At an Office of Personnel Management event hosted by Government Executive Media Group’s custom publishing arm, Studio 2G, personnel officials from OPM and the Office of Management and Budget discussed a variety of issues broached in President Trump’s management agenda, from the hiring process and workforce planning to employee engagement and reskilling.

“Obviously there’s a tremendous amount of interest in how to address hiring, and part of it is to make sure agencies know what is available to them today,” said Mark Reinhold, OPM’s associate director for employee services. “There are dozens of hiring authorities out there, and some are used more and others are used less, and some not at all. Beyond that, there’s great interest at OPM and under Director Dr. Jeff Pon and within the administration and on Capitol Hill to look at civil service modernization.”

Dustin Brown, the deputy assistant director for performance and personnel management at OMB, also stressed that improving the hiring process to attract top talent requires pairing immediate administrative changes with long-term projects.

“I was discouraged by a statistic that said only 42 percent of federal workers believe their work unit can recruit people with the right skills,” Brown said. “We need to understand what’s driving that and put better focus on proactive recruitment and other measures to make sure we’re competitive in attracting top talent . . . [To sell people on public service], we need to start with the mission, because that’s what really excites people about working for the federal government. It’s about being more articulate [in job postings] about the impact of the federal government’s mission on citizens, the economy and the environment.”

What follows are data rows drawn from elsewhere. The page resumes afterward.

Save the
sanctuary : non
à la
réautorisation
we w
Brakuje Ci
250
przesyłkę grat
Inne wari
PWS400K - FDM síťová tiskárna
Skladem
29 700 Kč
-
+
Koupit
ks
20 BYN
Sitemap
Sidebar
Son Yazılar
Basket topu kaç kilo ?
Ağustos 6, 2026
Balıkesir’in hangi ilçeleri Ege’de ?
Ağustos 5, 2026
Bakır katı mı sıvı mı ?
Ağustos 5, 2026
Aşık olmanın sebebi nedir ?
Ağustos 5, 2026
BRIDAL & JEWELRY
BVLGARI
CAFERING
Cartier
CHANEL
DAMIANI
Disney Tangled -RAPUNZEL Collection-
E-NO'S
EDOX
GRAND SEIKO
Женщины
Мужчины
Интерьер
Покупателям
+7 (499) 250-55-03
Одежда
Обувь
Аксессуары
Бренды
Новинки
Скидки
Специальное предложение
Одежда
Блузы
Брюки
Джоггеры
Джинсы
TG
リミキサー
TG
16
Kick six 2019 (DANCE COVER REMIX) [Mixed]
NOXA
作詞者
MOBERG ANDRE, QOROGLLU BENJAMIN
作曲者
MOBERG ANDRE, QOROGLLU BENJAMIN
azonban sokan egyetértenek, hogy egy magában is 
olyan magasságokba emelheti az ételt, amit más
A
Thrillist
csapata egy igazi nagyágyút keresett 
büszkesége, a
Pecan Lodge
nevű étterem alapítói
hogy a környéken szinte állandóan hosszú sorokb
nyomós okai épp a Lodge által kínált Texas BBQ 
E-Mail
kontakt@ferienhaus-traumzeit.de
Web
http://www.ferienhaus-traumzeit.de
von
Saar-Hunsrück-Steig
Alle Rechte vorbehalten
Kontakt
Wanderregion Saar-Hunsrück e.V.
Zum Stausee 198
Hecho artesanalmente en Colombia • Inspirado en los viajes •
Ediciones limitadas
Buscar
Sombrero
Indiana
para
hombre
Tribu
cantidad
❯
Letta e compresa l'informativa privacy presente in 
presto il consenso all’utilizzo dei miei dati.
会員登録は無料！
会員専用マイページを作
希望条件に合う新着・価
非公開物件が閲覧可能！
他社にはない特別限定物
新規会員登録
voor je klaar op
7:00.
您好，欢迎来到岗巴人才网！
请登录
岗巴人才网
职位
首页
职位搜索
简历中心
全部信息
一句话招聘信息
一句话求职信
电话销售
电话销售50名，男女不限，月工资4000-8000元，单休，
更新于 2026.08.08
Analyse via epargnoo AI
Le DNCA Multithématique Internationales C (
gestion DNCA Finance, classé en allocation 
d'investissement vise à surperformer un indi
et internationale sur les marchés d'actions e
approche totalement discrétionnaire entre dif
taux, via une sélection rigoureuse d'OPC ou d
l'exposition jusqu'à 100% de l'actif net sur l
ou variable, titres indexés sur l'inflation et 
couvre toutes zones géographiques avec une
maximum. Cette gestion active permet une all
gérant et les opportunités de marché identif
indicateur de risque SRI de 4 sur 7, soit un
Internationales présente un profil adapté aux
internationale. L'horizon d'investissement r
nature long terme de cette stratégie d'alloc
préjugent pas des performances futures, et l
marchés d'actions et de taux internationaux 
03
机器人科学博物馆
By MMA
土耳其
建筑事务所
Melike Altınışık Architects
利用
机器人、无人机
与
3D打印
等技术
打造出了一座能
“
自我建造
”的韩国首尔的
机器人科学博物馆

A major priority of the Trump administration in its first year has been developing reorganization plans for federal agencies, and with them an overall realignment of the federal workforce. Steve Goodrich, president and CEO of the Center for Organizational Excellence, stressed that agencies should be continually helping employees to develop new skills to keep up with the government’s evolving workforce needs.

“They need to empower the workforce themselves to look for opportunities, to have conversations with their boss or others about reskilling,” Goodrich said. “I think that when [OPM’s planned] employee digital record is up and running, one of the tools could be for career management, where you can see what it takes to become a [specific job title], to get to this salary level, and then they can start mapping that out for themselves.”

Reinhold said that, as with hiring authorities and recruitment and retention incentives, agencies must do a better job of using and promoting tools that are already at their disposal.

“Most agencies have online learning management systems where employees can access online courses and other resources,” he said. “But what we find is they aren’t always used as robustly as you would hope. In addition, there are other opportunities like federal academic alliances that OPM has with a number of colleges and universities that provide federal workers, their spouses and dependents access to college and degree training at reduced expense.”

The officials all had lofty goals for the planned employee digital record, which they said could make it easier for feds to transfer to new jobs within or across agencies, and could help agencies plan for the future. OPM has committed to begin development of the project by 2019.

“Candidly, HR lags compared to IT, financial management and procurement [in benchmark employee surveys],” Brown said. “We need to be honest about that and take proactive steps to begin to address that. We need to put more tools in the hands of our HR workforce, including automating part of the process that allows them to move up to being more of a strategic partner.”

Reinhold said the concept of a centralized database of feds and their skillsets could be used to better coordinate response to unforeseen incidents like natural disasters.

“Every time we have a natural disaster or an emergency, we ask, ‘Do we have people in government to deploy to help with this?’” he said. “Whether it’s a language skill or something like that, there’s currently no central place to find out which employees have that. This is an area with great potential to use as a way to deploy skills on a contingent and ad hoc basis way into the future.”